Western policymakers will also need to make inroads into nontraditional networks, such as unions, youth movements, informal sector workers’ associations, and indigenous groups. This heterogenous base of social discontent has become the new engine of political change within the region, putting forward a new set of leaders. Aside from tapping often neglected networks, Western governments need to show a willingness to rejigger trade agreements to address the concerns of the voters who support the new outsider candidates. One possible first step could be updating the 2012 U.S.-Colombian free trade agreement to address the protection of local community rights and guarantee local set-asides for public procurement contracts. A similar upgrade should occur in other free trade agreements with Chile, Peru, and Central America.

Finally, Western governments should sponsor study tours and scholarships for a more diverse range of citizens from Latin America. This effort should include flows on both sides, bringing a more diverse group of citizens from Latin America to the United States but also facilitating more people-to-people contacts with universities and civil society organizations south of the border.

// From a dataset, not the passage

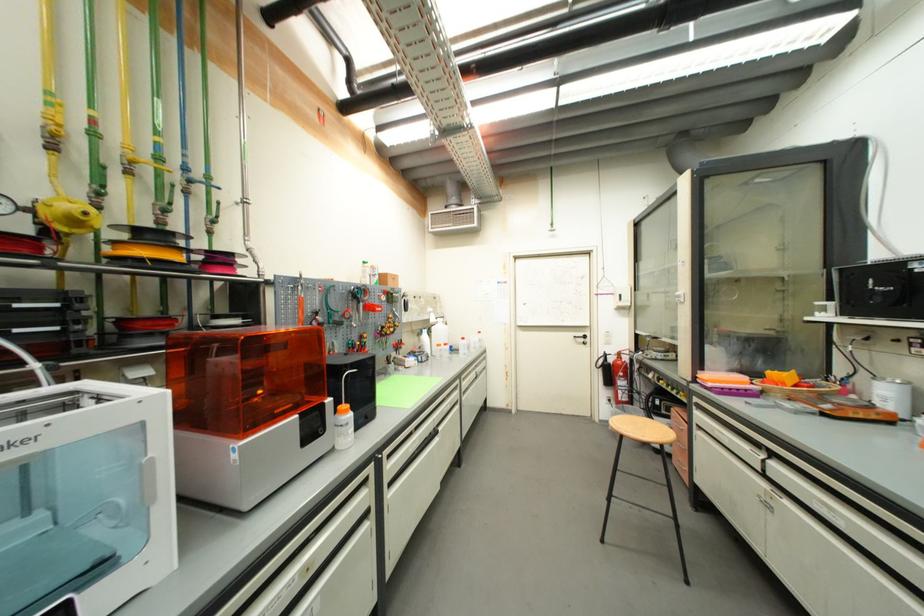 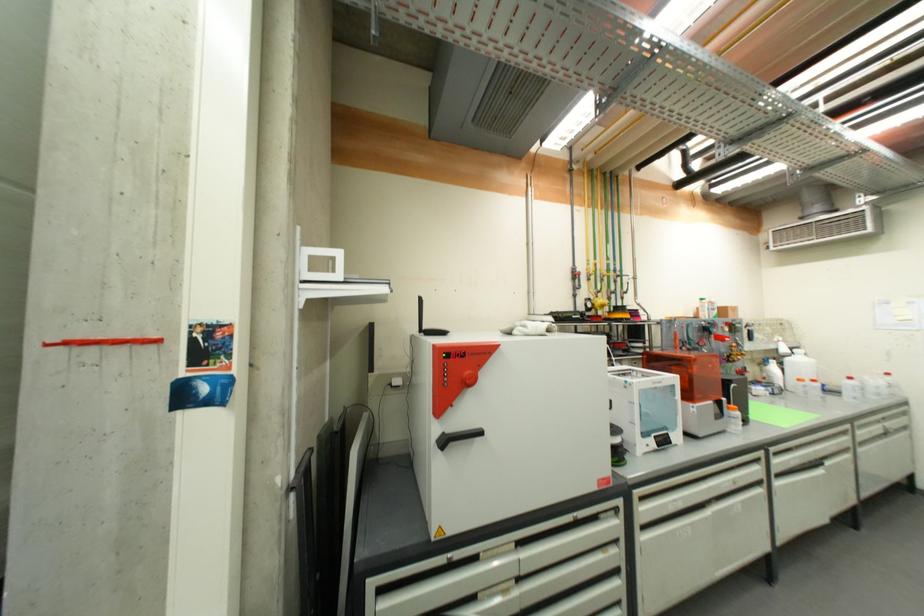 Find the pixel in the second image that matches (x=468, y=339) in the first image.

(856, 379)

Past efforts to create scholarship and exchange programs—such as U.S. President Barack Obama’s 100,000 Strong in the Americas, which aimed to increase international study in Latin America and the Caribbean—have faded for lack of public funding and attention.

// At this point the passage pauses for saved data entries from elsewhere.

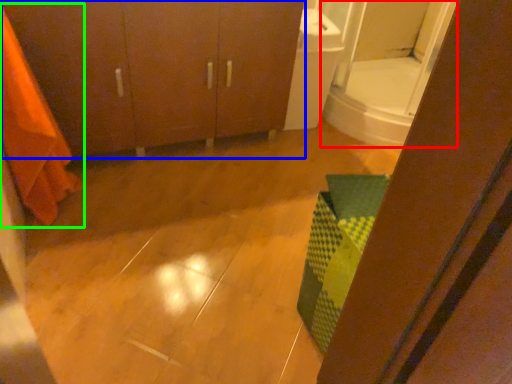 Question: Estimate the real-world distances between objects in this image. Which object is farther from mirror (highlighted by a red box), bathroom cabinet (highlighted by a blue box) or shower curtain (highlighted by a green box)?

Choices:
 (A) bathroom cabinet
 (B) shower curtain

Answer: (B) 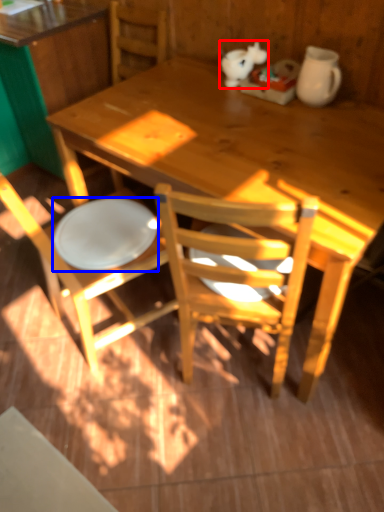 Question: Which point is further to the camera, animal (highlighted by a red box) or plate (highlighted by a blue box)?

Choices:
 (A) animal
 (B) plate

Answer: (A) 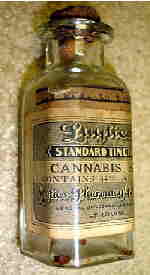 I want to click on cork, so click(85, 12). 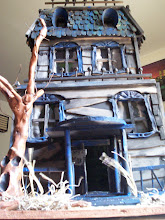 Where is `wall`? The image size is (165, 220). wall is located at coordinates (3, 140), (148, 71). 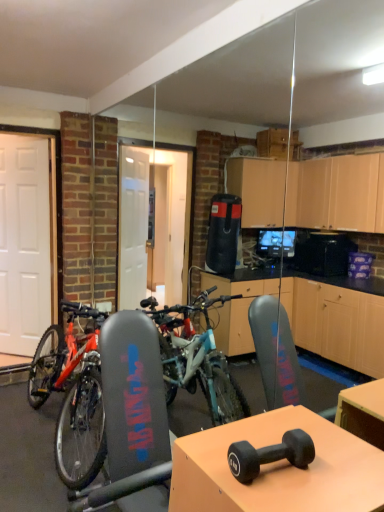 Question: Could you tell me if matte black dumbbell at center is facing black rubber dumbbell at center?

Choices:
 (A) yes
 (B) no

Answer: (B)

Question: From the image's perspective, does matte black dumbbell at center appear lower than black rubber dumbbell at center?

Choices:
 (A) yes
 (B) no

Answer: (A)

Question: Is matte black dumbbell at center placed right next to black rubber dumbbell at center?

Choices:
 (A) no
 (B) yes

Answer: (A)

Question: Is matte black dumbbell at center outside black rubber dumbbell at center?

Choices:
 (A) no
 (B) yes

Answer: (B)

Question: From a real-world perspective, is matte black dumbbell at center on top of black rubber dumbbell at center?

Choices:
 (A) no
 (B) yes

Answer: (A)

Question: From their relative heights in the image, would you say matte black dumbbell at center is taller or shorter than black rubber dumbbell at center?

Choices:
 (A) short
 (B) tall

Answer: (B)

Question: Is point pos(231,500) closer or farther from the camera than point pos(273,446)?

Choices:
 (A) farther
 (B) closer

Answer: (B)

Question: From a real-world perspective, is matte black dumbbell at center positioned above or below black rubber dumbbell at center?

Choices:
 (A) below
 (B) above

Answer: (A)

Question: Looking at their shapes, would you say matte black dumbbell at center is wider or thinner than black rubber dumbbell at center?

Choices:
 (A) thin
 (B) wide

Answer: (B)

Question: Looking at their shapes, would you say teal matte bicycle at center is wider or thinner than black rubber dumbbell at center?

Choices:
 (A) wide
 (B) thin

Answer: (A)

Question: From the image's perspective, relative to black rubber dumbbell at center, is teal matte bicycle at center above or below?

Choices:
 (A) below
 (B) above

Answer: (A)

Question: Is point (76, 460) positioned closer to the camera than point (296, 448)?

Choices:
 (A) closer
 (B) farther

Answer: (B)

Question: Based on their sizes in the image, would you say teal matte bicycle at center is bigger or smaller than black rubber dumbbell at center?

Choices:
 (A) big
 (B) small

Answer: (A)

Question: Which is correct: black rubber dumbbell at center is inside teal matte bicycle at center, or outside of it?

Choices:
 (A) outside
 (B) inside

Answer: (A)

Question: Looking at the image, does black rubber dumbbell at center seem bigger or smaller compared to teal matte bicycle at center?

Choices:
 (A) big
 (B) small

Answer: (B) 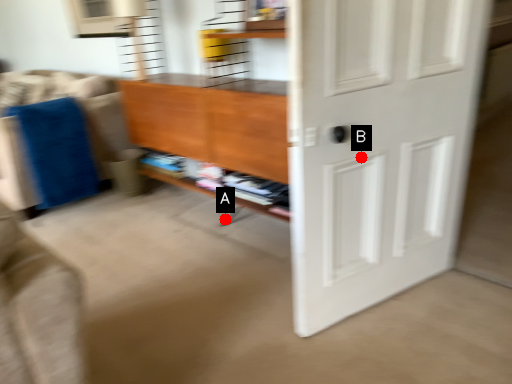 Question: Two points are circled on the image, labeled by A and B beside each circle. Which point is farther to the camera?

Choices:
 (A) A is further
 (B) B is further

Answer: (A) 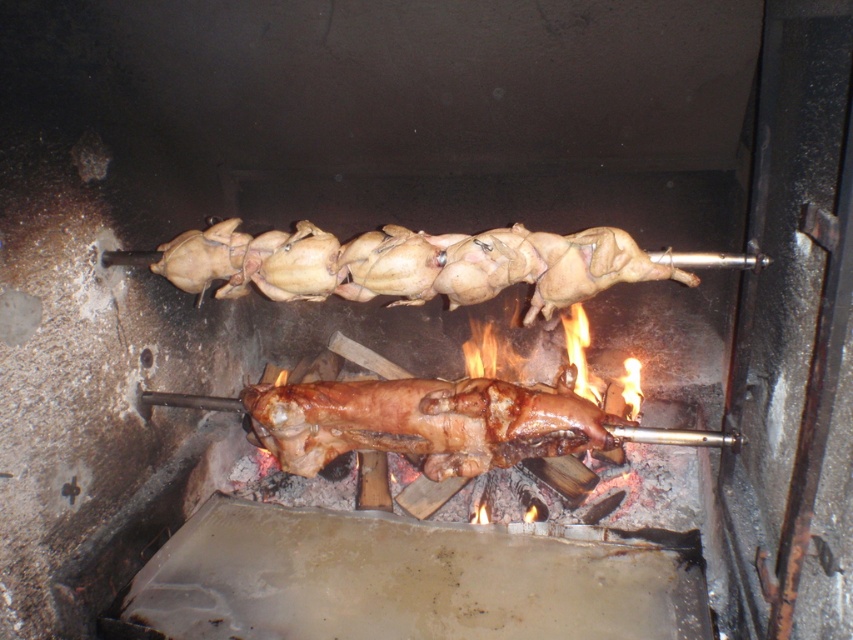 Question: Is golden brown chicken at center positioned at the back of brown crispy pig at center?

Choices:
 (A) yes
 (B) no

Answer: (B)

Question: Is golden brown chicken at center behind brown crispy pig at center?

Choices:
 (A) yes
 (B) no

Answer: (B)

Question: Is golden brown chicken at center behind brown crispy pig at center?

Choices:
 (A) no
 (B) yes

Answer: (A)

Question: Among these objects, which one is farthest from the camera?

Choices:
 (A) golden brown chicken at center
 (B) brown crispy pig at center

Answer: (B)

Question: Among these objects, which one is farthest from the camera?

Choices:
 (A) golden brown chicken at center
 (B) brown crispy pig at center

Answer: (B) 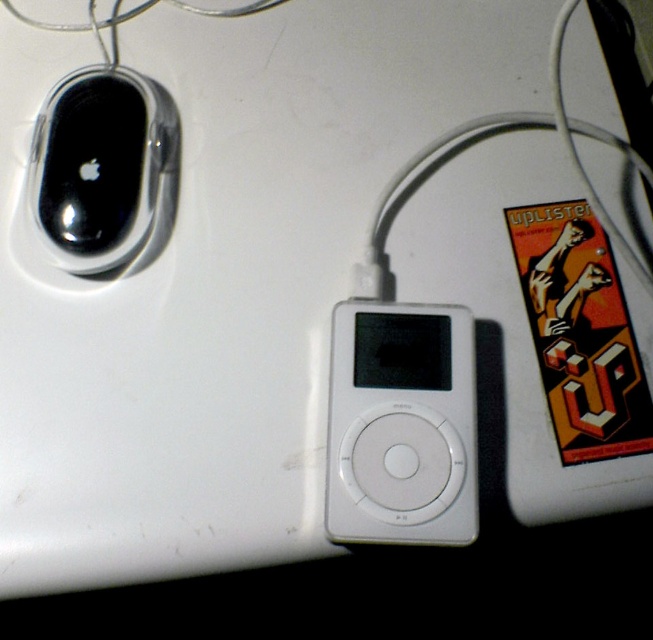 You are a delivery person who just arrived at a customer service desk. The desk has a white laptop with several items on it. The customer is pointing to an object on the laptop and says, I want to return this item. The customer is pointing at the location marked by point (402,424). Which item are they pointing at?

The point (402,424) marks the white matte iPod at center, so the customer is pointing at the white matte iPod at center. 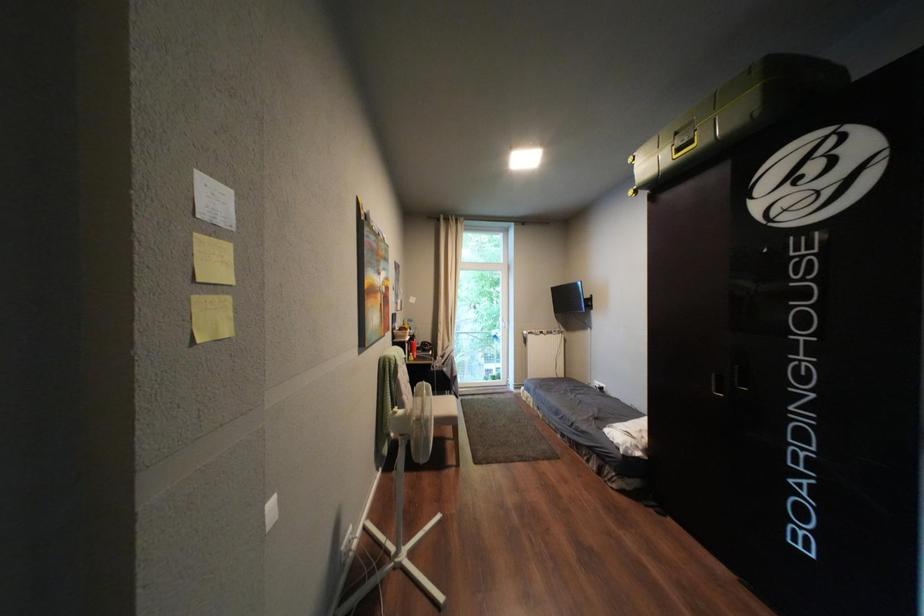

The rejection of traditional political elites across the region is not an aberration.

More generally, the foreign ministries of the wealthy Western countries need to develop a strategy for discussing and defending democratic institutions, the rule of law, and human rights in a way that distinguishes those broader values from the international prescriptions and neoliberalism associated with past governments. This reframing will require an honest, objective assessment of the ways that conventional wisdom on policy prescriptions failed to deliver for citizens.

A recent trend, however, is working in the opposite direction. Under Presidents Donald Trump and Joe Biden, the United States has leveled sanctions against foreign individuals who have committed human rights abuses or have been involved in significant corruption by freezing extranational accounts and pulling their visas. Although this approach is popular among Venezuelan and Cuban diaspora in south Florida, the policy wins little favor in Latin America. The United States has more than 300 sanctions leveled against individuals in El Salvador, Guatemala, Nicaragua, Paraguay, and Venezuela and has—in an almost comical example of do-gooder interventionism—opened a tip line that allows Central American citizens to denounce corrupt officials directly to the U.S. Department of Justice. The United States’ self-righteousness in this naming and shaming campaign can come across as interventionist. It also fails to account for the long-term implications of its bounties. Until now, U.S. sanctions have yet to produce a significant change of behavior or repentance by the intended target by shifting the calculations toward regime change or a self-correction.


Some of the new Latin American leaders do represent a threat to the independence of the judiciary, electoral institutions, and human rights. This is the case in Nicaragua, Venezuela, and other countries—with predictable outcomes. Still, Western diplomats would do well to develop ties with this new leadership class. Failing to do so risks missing the changing dynamics in the region. That leads to policy and messaging that simply don’t resonate with people in Latin America. As the developed north lectures this new generation of Latin American leaders to abide by neoliberal, democratic norms and isolating apostates, China and Russia are all too willing to provide an alternative. 

The need to expand diplomatic networks is compounded by the fact that many of the displaced old-school elites maintain ties to diplomats and policymakers in the north. Those connections give them a direct line to shape diplomats’ views of politics in their home countries, an advantage many of the newly elected leaders lack. The result, understandably, is mutual suspicion over interpretations and motives. Foggy Bottom, Ottawa, and Whitehall need to adapt to what is likely to be the political reality in Latin America for the foreseeable future.